Non à la fermeture de PSA Aulnay est toujours la banderole déroulée par les syndicats de ce site alors qu’on sait maintenant que d’autres sites (Rennes, Melun, Poissy, Mulhouse, Sochaux, Vélizy-Meudon, Sevelnord, Madrid...) sont eux aussi très touchés par les suppressions d’emplois !!! Alors que le sens donné à la mobilisation devrait être une défense de tous les travailleurs menacés de licenciements et pas seulement du site d’Aulnay... Bien sûr, les salariés d’Aulnay n’ont besoin d’attendre personne pour se défendre mais leur meilleure défense consiste à donner à leur lutte une dimension générale s’adressant à toute la classe ouvrière menacée aujourd’hui ou demain...

Quelle arme pour les travailleurs de PSA afin de lutter contre les licenciements ?
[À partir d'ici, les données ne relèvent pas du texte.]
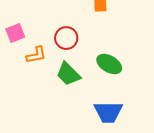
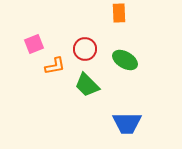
green ellipse: (109, 64) -> (125, 60), moved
Les travailleurs de PSA viennent de manifester nombreux devant le siège de PSA pour montrer qu’ils ne sont pas dupes ni des discours de la direction du trust, ni de ceux du gouvernement et sont décidés à compter d’abord sur leur propre mobilisation dans la rue.

« Ce n’est pas aux salariés du groupe de payer la note. On n’est pas prêt à se laisser faire, on va leur mener la guerre », a lancé sous les applaudissements Jean-Pierre Mercier, délégué CGT du site d’Aulnay. Bien ! Mais quelle guerre et de quels moyens disposons-nous pour la mener ? Quels en sont les enjeux ? Quels sont nos points d’appui ?
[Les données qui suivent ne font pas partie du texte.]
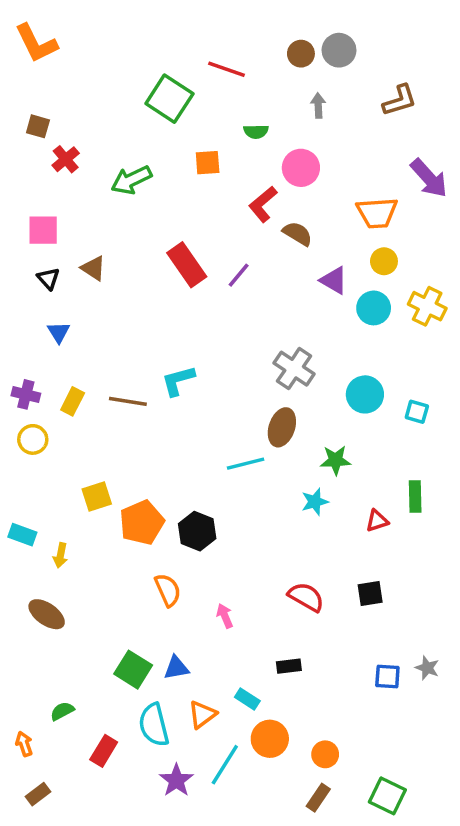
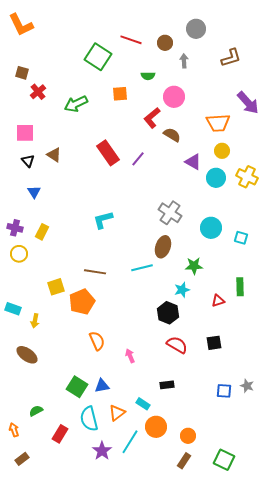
brown circle: (301, 54) -> (165, 43), moved
brown line: (128, 401) -> (95, 272), moved
black hexagon: (197, 531) -> (168, 313), moved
La presse affirme : "Les salariés de PSA Peugeot Citroën ont montré mercredi leur volonté d’en découdre en manifestant près de l’arc de triomphe et devant le siège parisien du constructeur, qui prévoit 8 000 suppressions de postes. Quelque 1 500 manifestants ont descendu l’avenue de la Grande-Armée, de l’arc de triomphe jusqu’au siège de PSA proche de la porte Maillot, lâchant des fumigènes sur l’air de "on ne lâche rien" et en tapant sur des fûts métalliques. L’essentiel de la manifestation est formée de salariés d’Aulnay. Il y a des cars venus de Rennes, de Sochaux, de Mulhouse, de la R&D à Vélizy. "

Raison de plus pour discuter des voies et moyens pour que cette mobilisation débouche réellement. On n’a que trop connu de vraies mobilisations suivant des centrales syndicales apparemment décidées et qui a mené dans le mur, purement et simplement. On a encore en mémoires la mobilisation des retraites…
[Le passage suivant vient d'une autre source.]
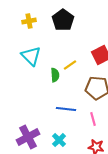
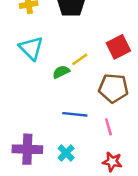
green semicircle: (55, 75) -> (61, 72), turned -112
purple cross: (28, 137) -> (27, 149), turned 30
Pour discuter cette question, encore faut-il dire à quel type d’attaque nous avons affaire, quelle est la politique des patrons, quelle peut être celle du gouvernement et ensuite seulement quels seraient les atouts de travailleurs décidés à en découdre pour défendre leurs emplois ?

Une chose frappe dans la dernière manifestation : les salariés d’Aulnay sont toujours au centre de celle-ci comme de toutes les déclarations politiques, syndicales et médiatiques. Les syndicats d’Aulnay avaient, une fois de plus, déployé leur banderole contre la fermeture du site d’Aulnay qui ne cite nullement les licenciements dans le reste du trust. Passe encore dans les mobilisations précédentes où on ne connaissait pas les plans du patron, mais maintenant que l’on sait que tous les sites sont touchés, c’est bel et bien une politique que de souligner cet isolement volontaire du cas d’Aulnay.
Cela ne correspond pas à la réalité de l’attaque patronale qui vise des milliers de travailleurs qui ne sont pas à Aulnay, qu’ils travaillent à Rennes, Vélizy, Melun, Meudon, Madrid ou Sevelnord.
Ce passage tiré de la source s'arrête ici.